Minnie Fine, my grandmother, passed away 2004 January 25, Sunday morning, and her funeral was a week later, February 1, to give her family time to make travel plans to her home in Montréal, Québec. She was born 1902 July 16. Her children and five of six grandchildren were able to make the trip, the first time we have all been together in a dozen years.
I share my grandmother's virtues and her faults: I'm clever, I form strong opinions, and I have a firm sense of doing the right thing. She held a grudge longer than I do, if that's possible, but she had similar duration of memory for good deeds.
After losing her husband with two small children, Minnie Fine ran her business and raised her family. She had enough left over for financial comfort in her old age and for deep and enduring friendships. She taught me that life's commitments should be honored and life's pleasures should be enjoyed.

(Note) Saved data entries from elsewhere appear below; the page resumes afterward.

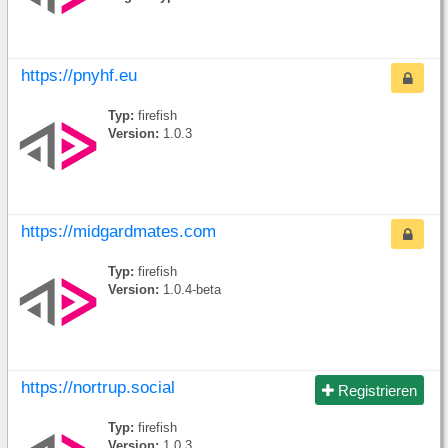
https://pnyhf.eu
Typ:
firefish
Version:
1.0.3
https://midgardmates.com
Typ:
firefish
Version:
1.0.4-beta
https://nortrup.social
Registrieren
Typ:
firefish
Version:
1.0.3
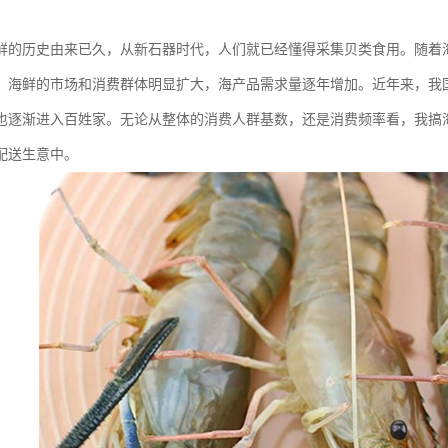
鲜的历史由来已久，从新石器时代，人们就已经懂得采集贝类食用。随着
，海鲜的市场和消费群体明显扩大，海产品需求量逐年增加。近年来，我
也逐渐进入百姓家。无论从整体的消费人群基数，还是消费频率看，我搞
配送生意中。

Stories were her medium for communicating life's deepest messages about maintaining values and keeping promises. There were childhood stories from the Canadian province of New Brunswick, young-woman stories moving to Montréal, Québec, classroom stories from her teaching years, stories of being a single parent raising a family in hard times, stories of people doing the right thing, herself and others, and stories of people falling from grace.
For the lion's share of the twentieth century, Minnie Fine blessed her family and friends with a vibrant presence, a firm sense of doing right, and a terrific sense of humor. After 101 years, as she would have wanted, her funeral was more a celebration of her life and joy than a lamentation of her passing. I see her face in the mirror.
8:02:11 Mountain Standard Time (MST).